At its Build developers conference in April this year, Microsoft announced "Project Islandwood" - the "Windows Bridge for iOS" that lets iOS and Android developers port their apps to Windows.
Microsoft finally made another surprise move on Thursday by open sourcing an early version of its toolkit for iOS to help iOS developers move their apps more easily to Windows 10.
The source code for an early preview of "Windows Bridge for iOS" is now available on GitHub under the MIT open-source license.
By releasing the preview of iOS Bridge, Microsoft wants the open-source community to contribute code, comments, testing, vulnerability reports, before the company launch the final version later this fall.
iOS Toolkit for Building Windows 10 Apps
The iOS Bridge enables developers to create apps that work with both Windows 8.1 and Windows 10 operating systems.
Currently, Microsoft only targets the standard X86 and X64 processor architectures, but by the end of this year, the company will add support for ARM-based systems, specifically for mobile devices.
"Our goal with the iOS bridge has never been simply to run iOS apps on Windows," explained Salmaan Ahmed, the product manager on the Windows Bridge for iOS team.
"Rather, our goal is to help you write great Windows apps that use as much of [developers] existing Objective-C code and knowledge as possible. We will, of course, continue to work to expand our iOS compatibility."

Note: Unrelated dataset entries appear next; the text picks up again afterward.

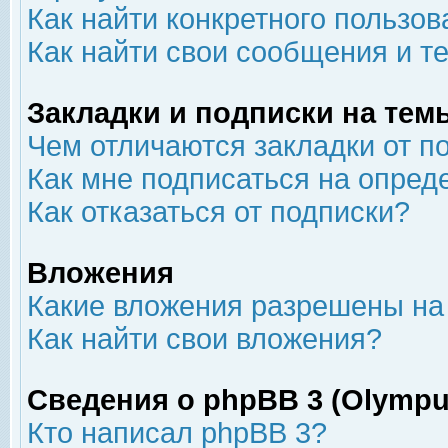
Как найти конкретного пользов
Как найти свои сообщения и т
Закладки и подписки на тем
Чем отличаются закладки от п
Как мне подписаться на опре
Как отказаться от подписки?
Вложения
Какие вложения разрешены на
Как найти свои вложения?
Сведения о phpBB 3 (Olympu
Кто написал phpBB 3?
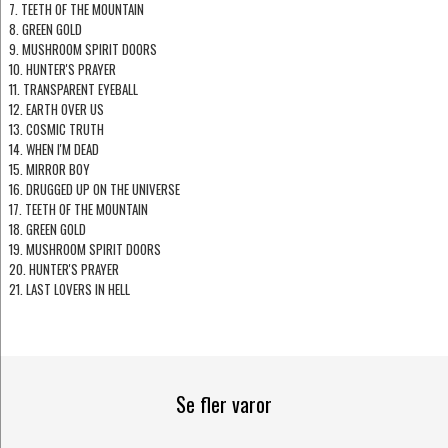
7. TEETH OF THE MOUNTAIN
8. GREEN GOLD
9. MUSHROOM SPIRIT DOORS
10. HUNTER'S PRAYER
11. TRANSPARENT EYEBALL
12. EARTH OVER US
13. COSMIC TRUTH
14. WHEN I'M DEAD
15. MIRROR BOY
16. DRUGGED UP ON THE UNIVERSE
17. TEETH OF THE MOUNTAIN
18. GREEN GOLD
19. MUSHROOM SPIRIT DOORS
20. HUNTER'S PRAYER
21. LAST LOVERS IN HELL
Se fler varor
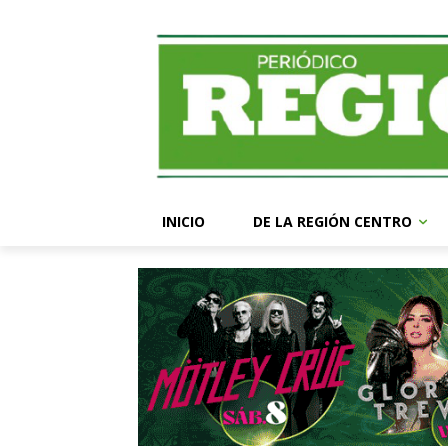
INICIO
DE LA REGIÓN CENTRO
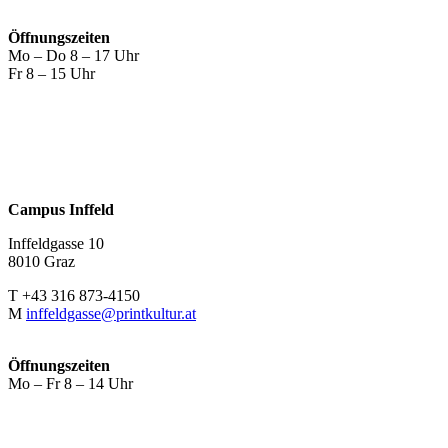
Öffnungszeiten
Mo – Do 8 – 17 Uhr
Fr 8 – 15 Uhr
Campus Inffeld
Inffeldgasse 10
8010 Graz
T +43 316 873-4150
M
inffeldgasse@printkultur.at
Öffnungszeiten
Mo – Fr 8 – 14 Uhr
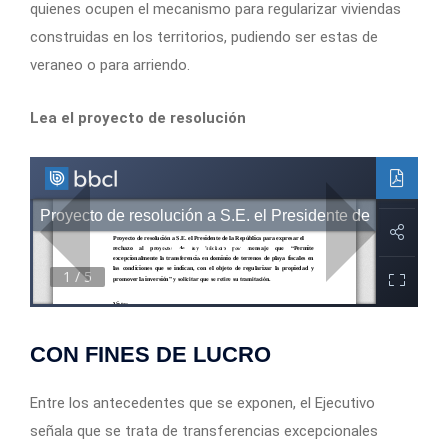
quienes ocupen el mecanismo para regularizar viviendas
construidas en los territorios, pudiendo ser estas de
veraneo o para arriendo.
Lea el proyecto de resolución
CON FINES DE LUCRO
Entre los antecedentes que se exponen, el Ejecutivo
señala que se trata de transferencias excepcionales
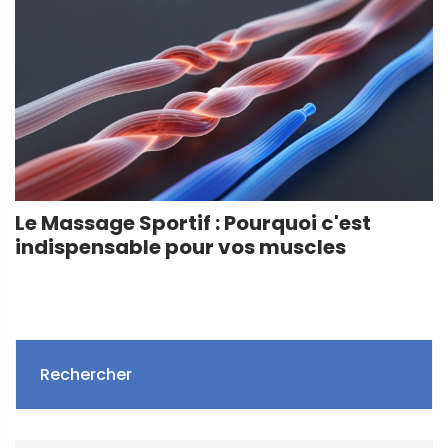
Le Massage Sportif : Pourquoi c'est
indispensable pour vos muscles
Rechercher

Ahmed also spread light on three core principles that pilot the design and architecture of Windows Bridge for iOS:
- Full Windows API access – Make it easy to use Windows APIs within Objective-C code
- iOS compatibility – Empower developers to re-use as much existing iOS code as reasonably possible
- No sandboxing – iOS and Windows APIs should be able to work together
Bring Android Apps to Windows 10
Alongside "Project Astoria," now called Microsoft's Android bridge, is currently available as a technical preview by invitation only and will be released as a public beta at the end of the month.
Both the toolkits are aimed at making it easier for app developers to bring their existing code to universal Windows apps.
Although Android bridge is limited to just mobile phone apps, iOS Bridge will let developers build apps that work on PCs, tablets, and mobile devices.